Tego dnia poznałam wiele fantastycznych dziewczyn - zarówno blogerek, jak i organizatorek spotkania. I kiedy w tego typu relacjach czytacie zawsze, że poznawanie ludzi to najfajniejsza strona blogowania, czytacie najprawdziwszą prawdę! Kobitki poza tym, że śliczne i mądre, są naprawdę normalne. A fakt, że łączy nas wspólna pasja, umożliwia nam jedynie (aż!) poznanie się. Bo paradoksalnie nie zamieniłyśmy ani słowa na temat ciuchów, butów czy stylizacji.
W ramach spotkania blogerek miałyśmy okazję skorzystać z usług profesjonalnego doboru bielizny w salonie Atelier. Na zakończenie lekcji brafittingu otrzymałyśmy upominki w postaci wybranych przez siebie biustonoszy firmy Twin Lingerie, za co serdecznie dziękujemy ;-)
Kolejną atrakcją było malowanie face chartów kosmetykami Sephora. Zadanie nie należało do łatwych, ponieważ narzędziami do aplikowania cieni były głównie nasze palce. Możecie sobie więc wyobrazić, że nic dobrego tego nie wyszło :-p
Przepiękny tort wykonała Cukiernia Artystyczna Creamy, a spersonalizowane babeczki lokalna Muffiniarnia Katie's Cupcake. Założenie było takie, że muffinka postoi kilka dni jako ozdoba w pokoju, jednak moje łakomstwo było silniejsze i zeżarłam babkę na śniadanie ;-)
*****
Na koniec chciałabym podzielić się z Wami moją refleksją na temat sponsorów wydarzenia i tony linków, które zawarte są w dzisiejszym poście. Otóż... otrzymywanie prezentów jest niewątpliwie bardzo miłym uczuciem. I nie dostaje się ich za wykonanie jakiejś roboty, ale tak po prostu. Bo ktoś chce sprawić radość osobie obdarowywanej. Ale powiem Wam, że oprócz tej oczywistej radości i przyjemności, mam gdzieś z tyłu głowy myśl, że właściwie niczym sobie na te prezenty nie zasłużyłam. Przylazłam na targi, posiedziałam, pogadałam, pojadłam, popiłam i wróciłam do domu z siatami gratisów.
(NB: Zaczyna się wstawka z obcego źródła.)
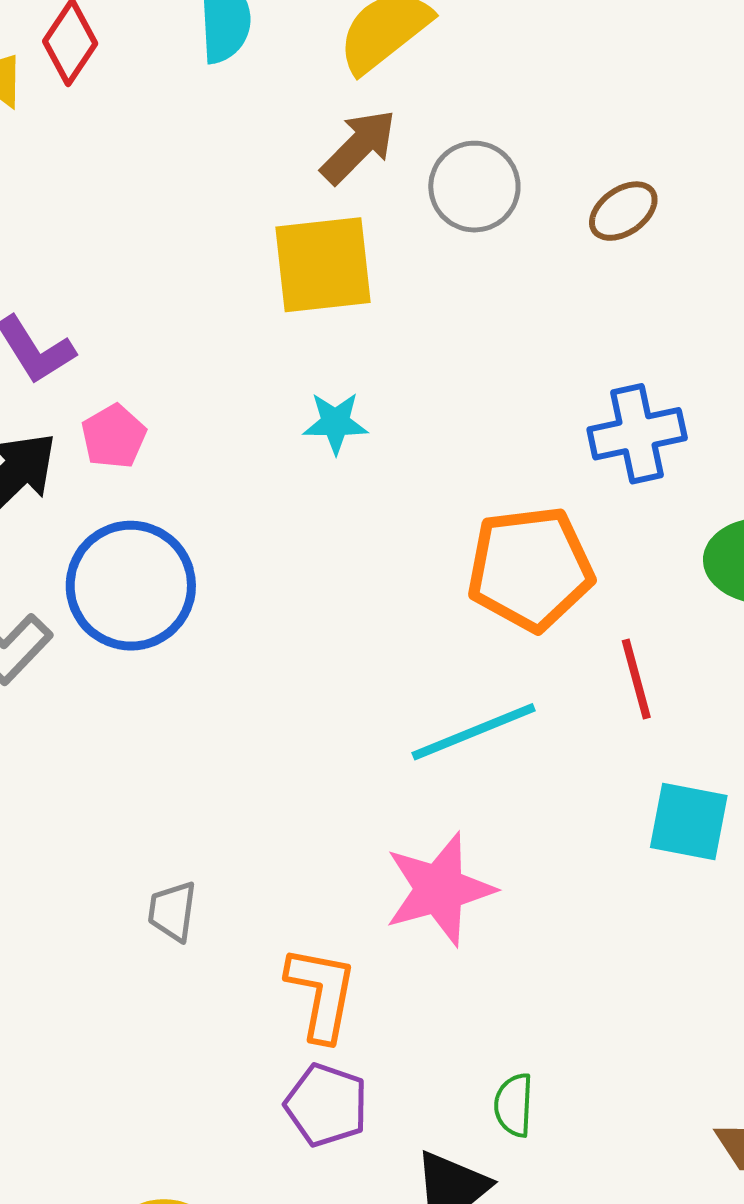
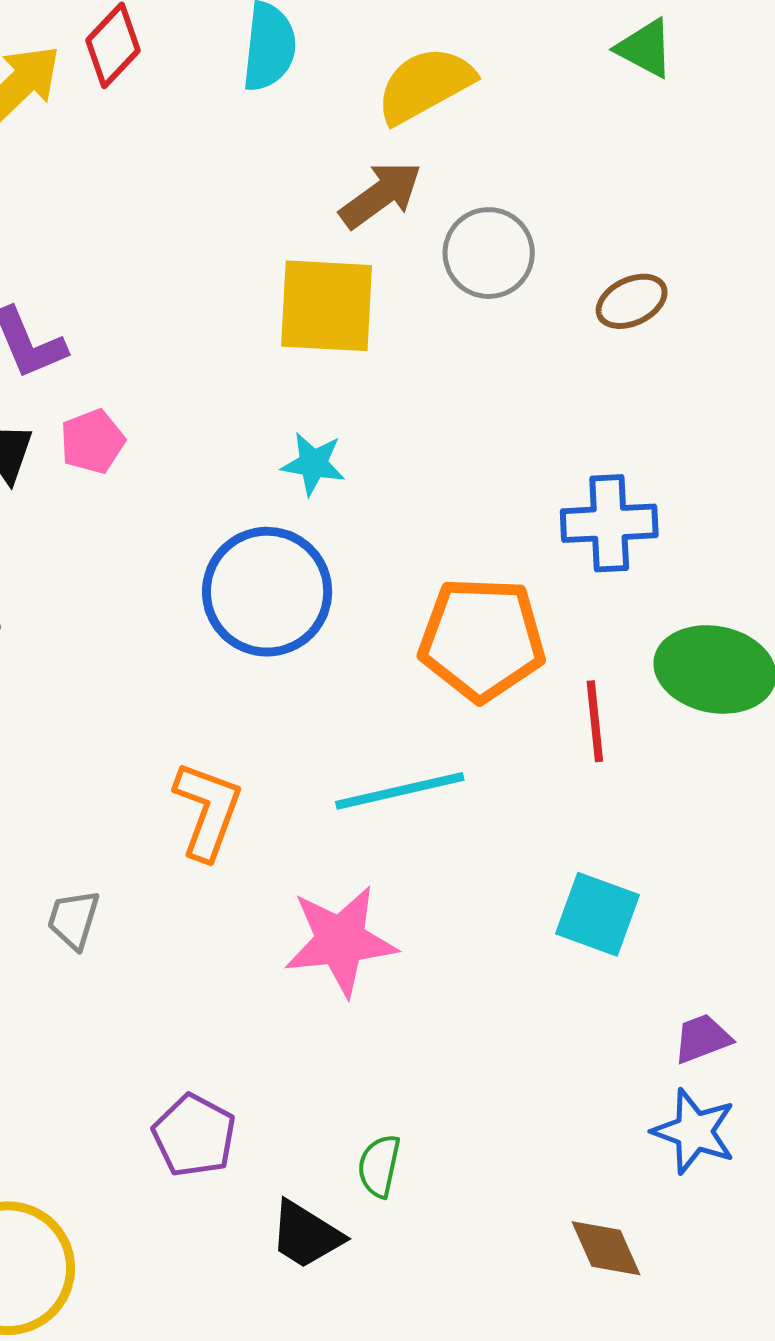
blue circle: (131, 586) -> (267, 592), moved
red line: (636, 679) -> (595, 721), moved
orange L-shape: (321, 993) -> (208, 811), moved

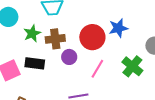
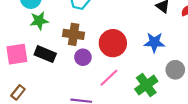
blue star: (118, 28) -> (154, 42), moved
green star: (32, 33) -> (39, 21), moved

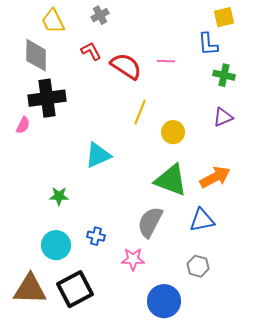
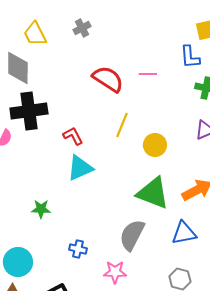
red L-shape: (91, 51) -> (73, 136), moved
cyan circle: (56, 245) -> (18, 262), moved

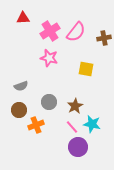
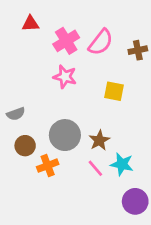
gray semicircle: (21, 86) -> (16, 114), moved
gray circle: (49, 102) -> (65, 135), size x1.5
purple circle: (78, 147) -> (135, 201), moved

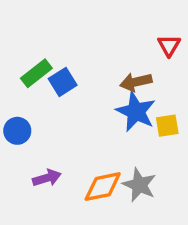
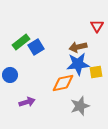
blue star: (136, 112) -> (78, 64), turned -30
gray star: (139, 185) -> (80, 106), turned 30
orange diamond: (103, 187) -> (63, 83), moved

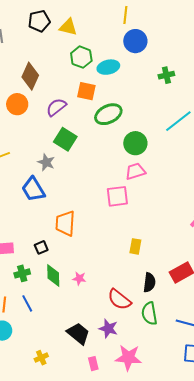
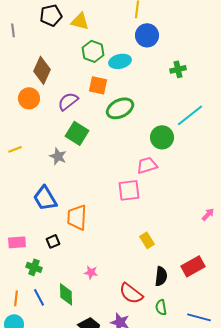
green circle: (135, 143) -> (162, 137), moved
blue trapezoid: (33, 189) -> (45, 198), moved
yellow rectangle: (135, 246) -> (147, 240), turned -42
green cross: (22, 273) -> (34, 267), turned 35
green diamond: (53, 275) -> (66, 294), moved
green semicircle: (149, 313) -> (161, 307), size x0.7

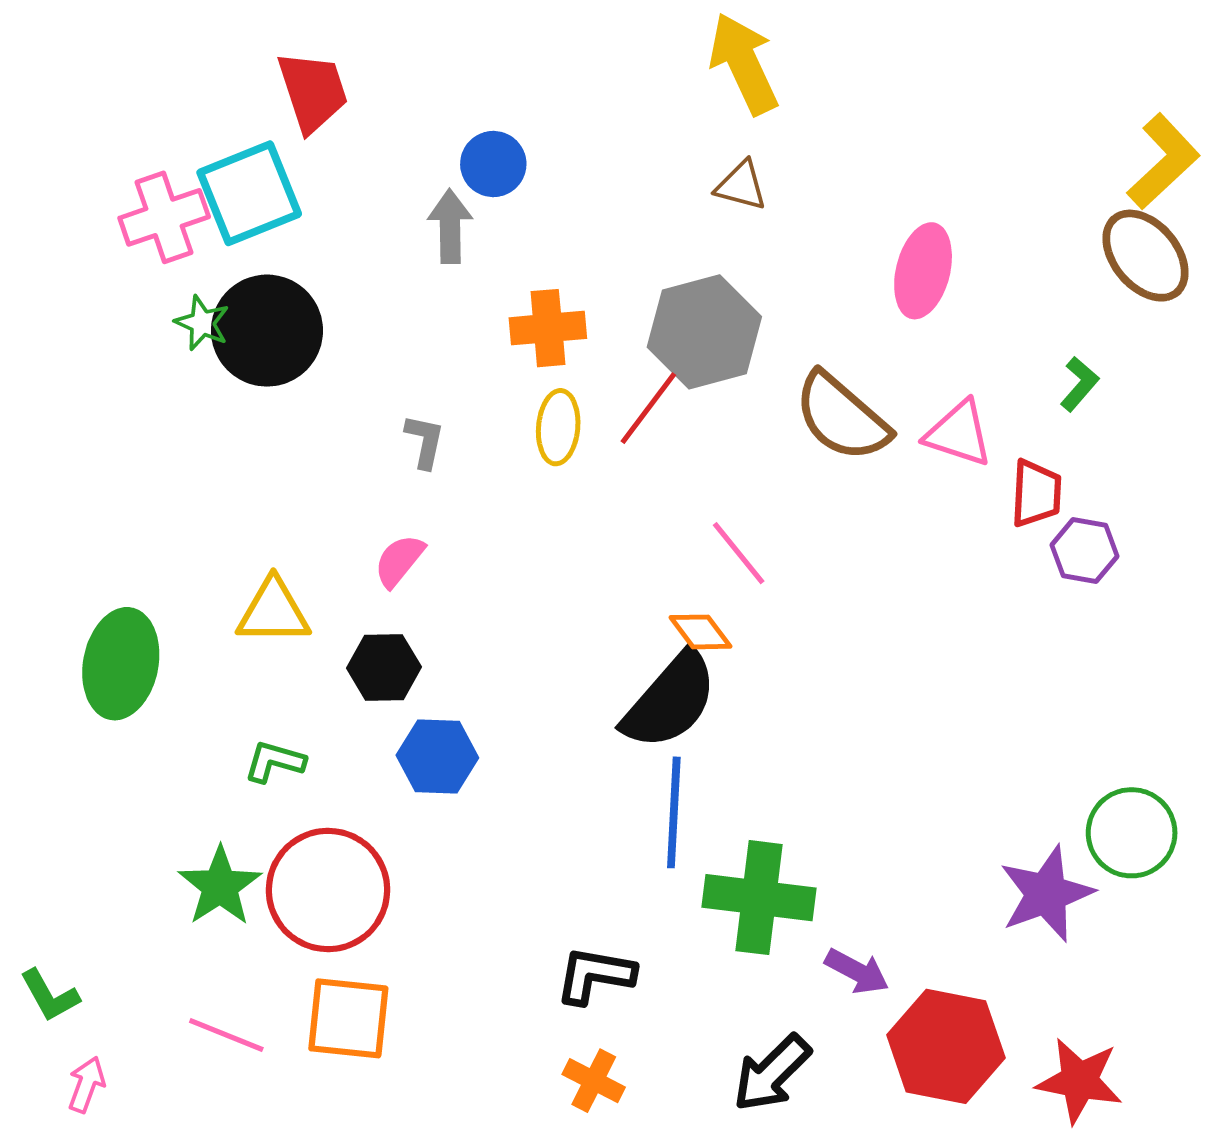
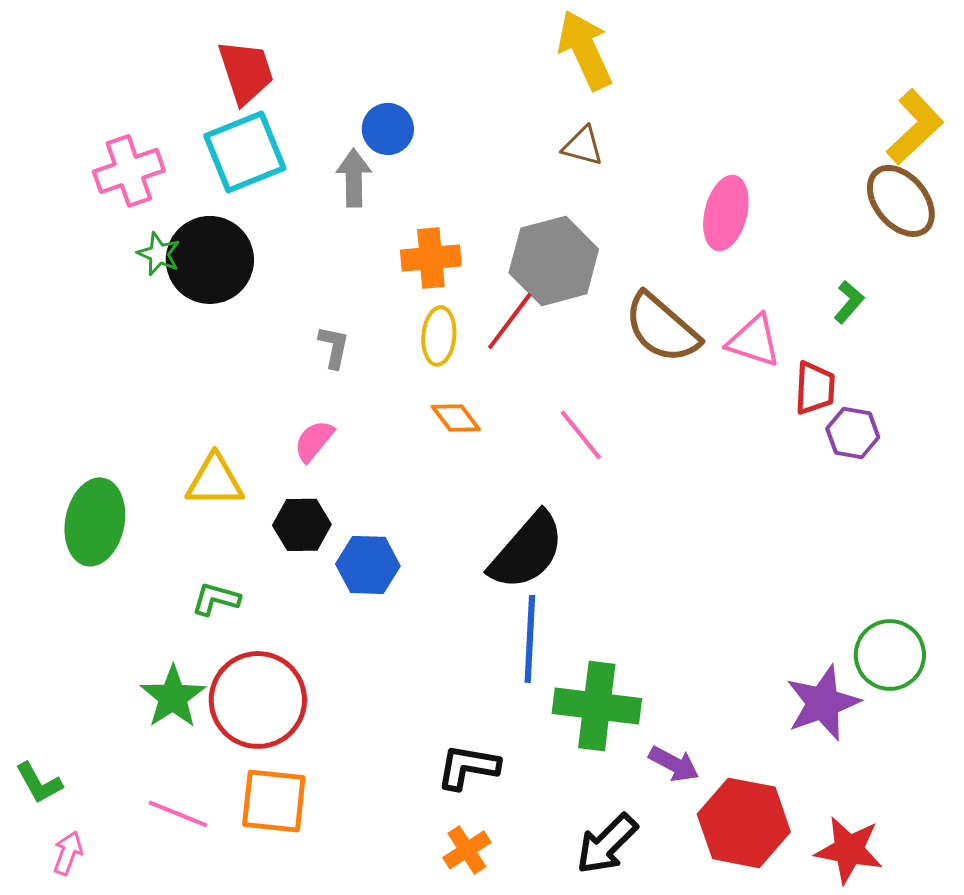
cyan square: (249, 193) -> (245, 152), moved
orange diamond: (701, 632) -> (456, 418), moved
blue hexagon: (437, 756) -> (368, 565), moved
orange cross: (594, 1081) -> (467, 850), turned 30

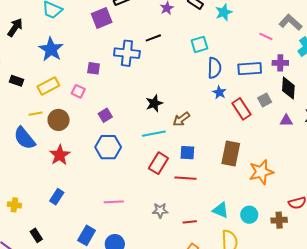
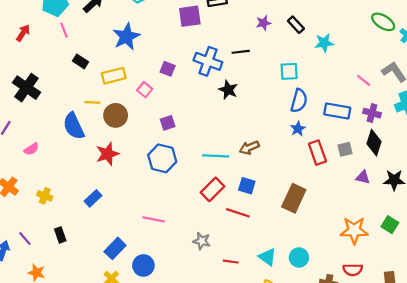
black star: (154, 103) -> (228, 90), moved, turned 30
orange star: (261, 172) -> (354, 230), moved
cyan circle: (249, 215) -> (299, 258), moved

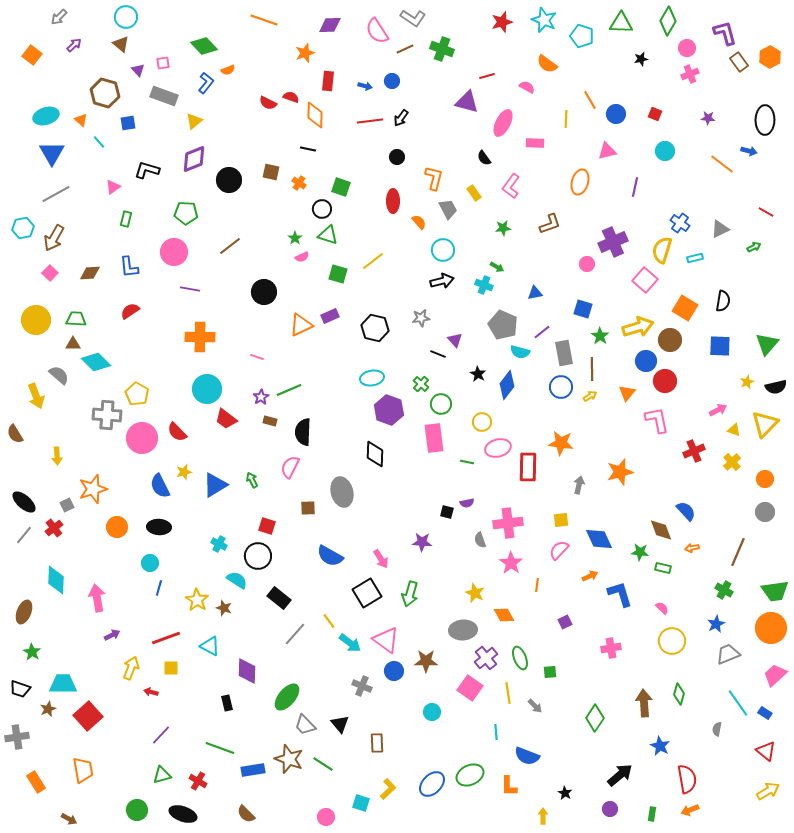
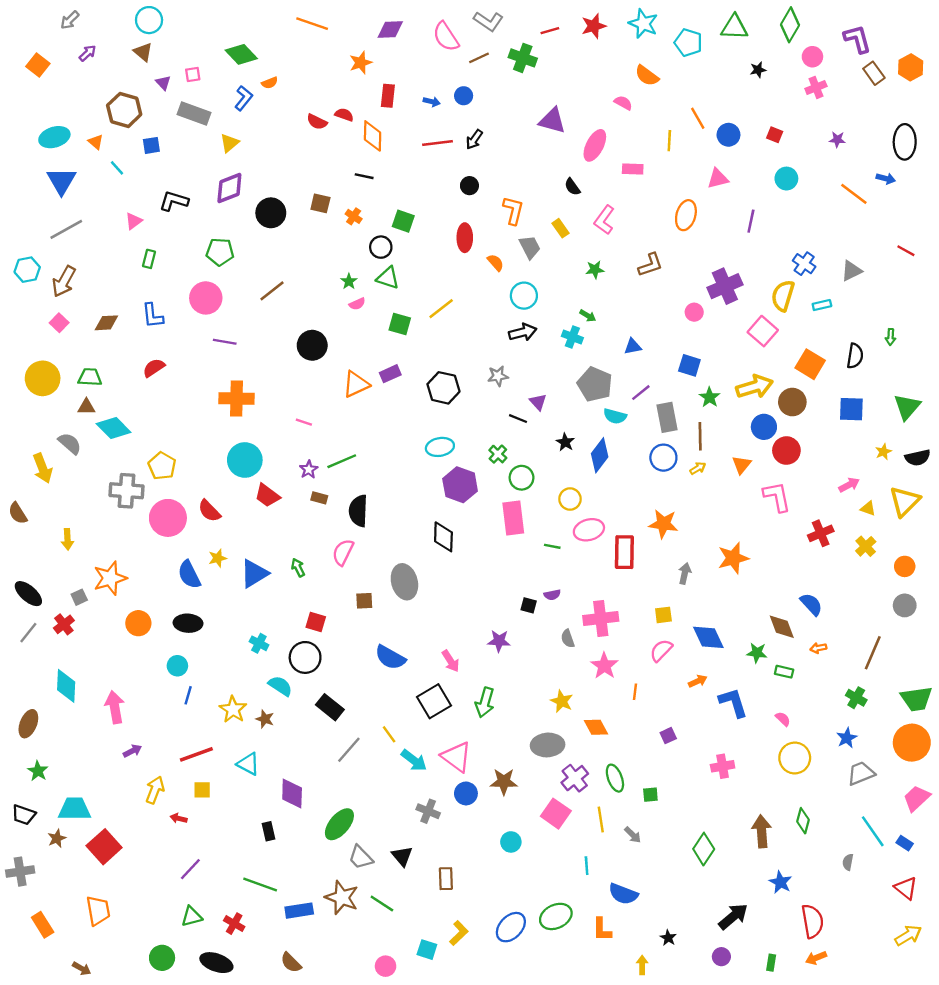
red line: (487, 76) -> (550, 31), moved
green arrow: (754, 247) -> (890, 337), moved, turned 120

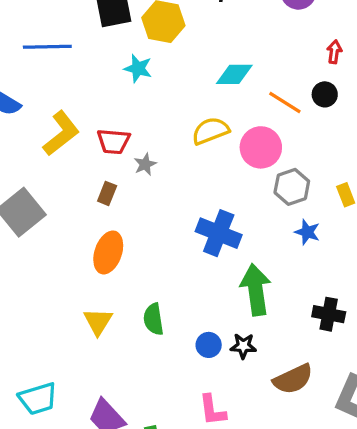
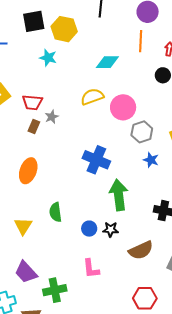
orange line: (285, 102) -> (141, 41), moved, turned 60
brown rectangle: (107, 193) -> (34, 126), moved
yellow triangle: (98, 322) -> (23, 226), moved

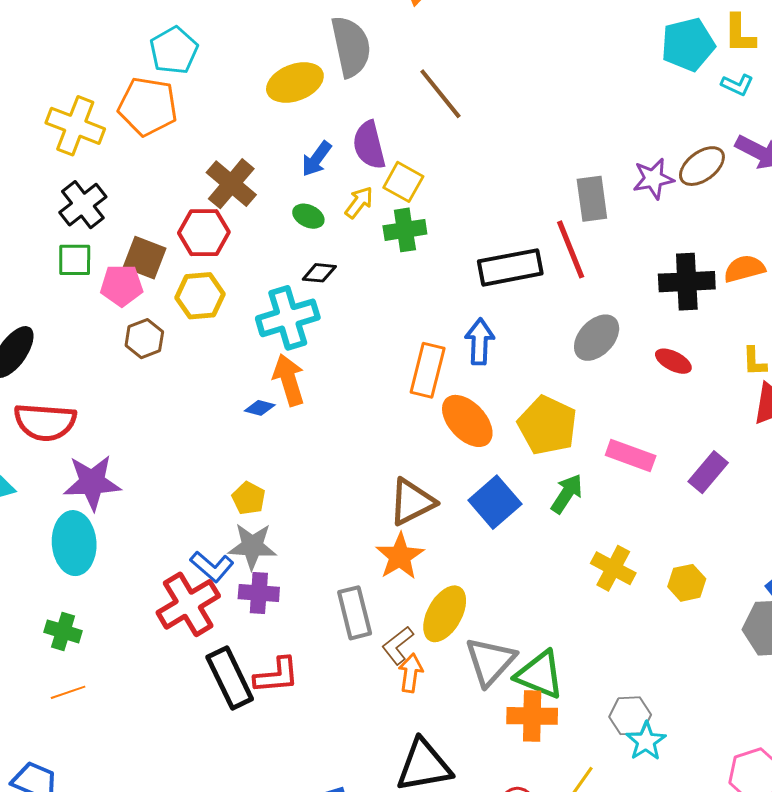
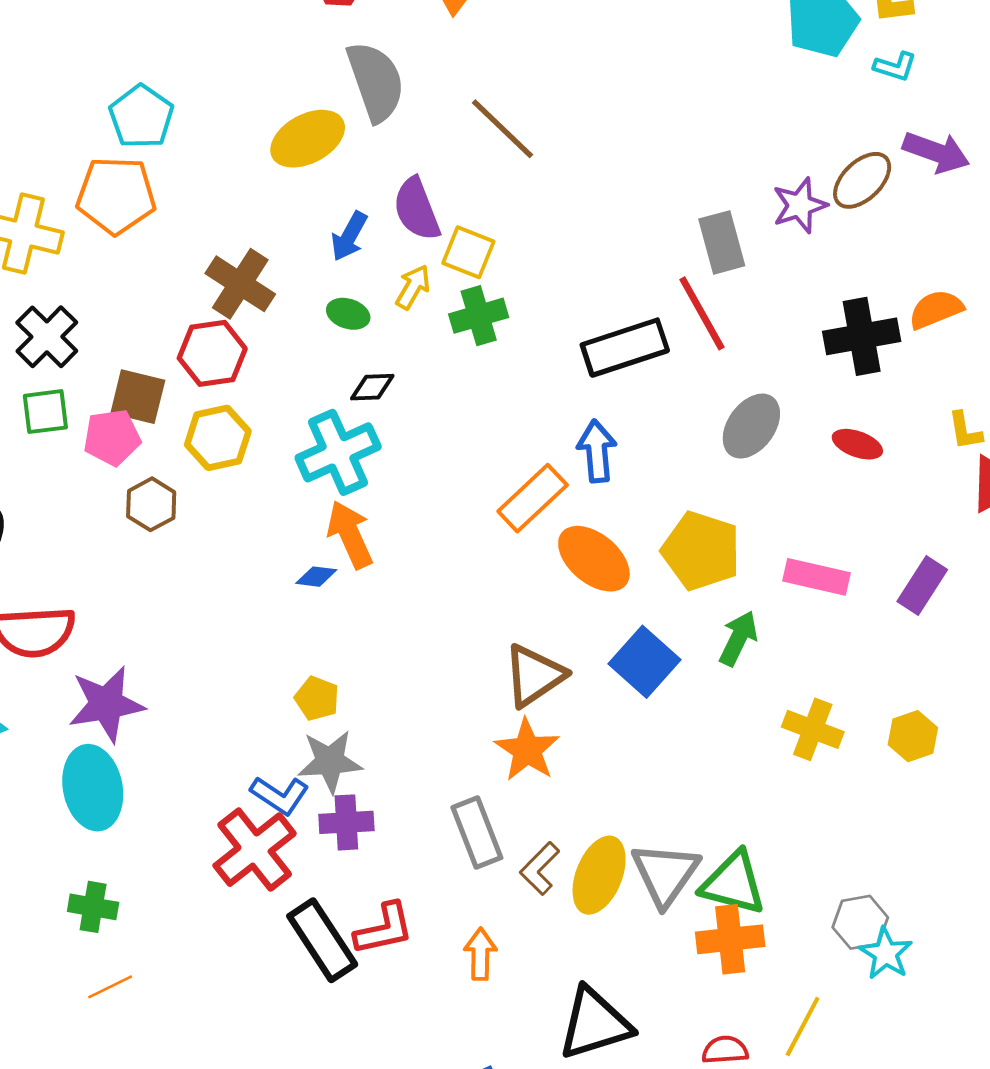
orange rectangle: (428, 370) -> (533, 498), turned 40
yellow ellipse: (445, 614) -> (599, 875), moved
orange arrow: (411, 673) -> (480, 954), moved

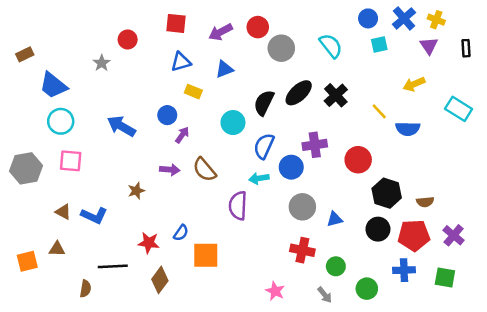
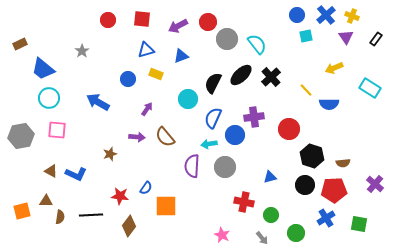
red circle: (128, 39) -> (108, 20), moved
cyan semicircle: (331, 46) -> (257, 44), moved
black rectangle: (466, 48) -> (376, 39), turned 40
blue circle: (167, 115) -> (128, 79), moved
gray circle: (302, 207) -> (225, 167), moved
purple cross: (454, 235) -> (375, 184), moved
blue cross: (404, 270) -> (326, 218), turned -30
brown semicircle: (85, 289) -> (60, 217), moved

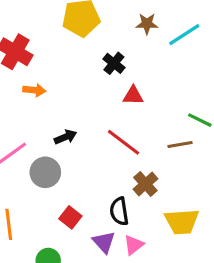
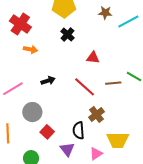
black cross: (114, 63) -> (67, 35), moved
brown line: (180, 144) -> (113, 83), moved
gray circle: (45, 172) -> (32, 112), moved
pink triangle: (134, 245) -> (96, 154), moved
Już mnie trochę znacie. Wiecie, że ja człowiek starej daty jestem. Jak ktoś mi coś daje, lubię się tak po ludzku odwdzięczyć. Najchętniej upiekłabym szarlotkę z najlepszego przepisu, jaki znam i zaprosiłabym na kawę wszystkich darczyńców. Jednak obawiam się, że moglibyśmy się nie pomieścić w moim w sumie niemałym dużym pokoju ;-) Więc korzystam z formy bardziej oczywistej i bardziej współczesnej, czyli reklamy. Niech poza ogromnym DZIĘKUJĘ, chociaż taki gest będzie prezentem z mojej strony :-)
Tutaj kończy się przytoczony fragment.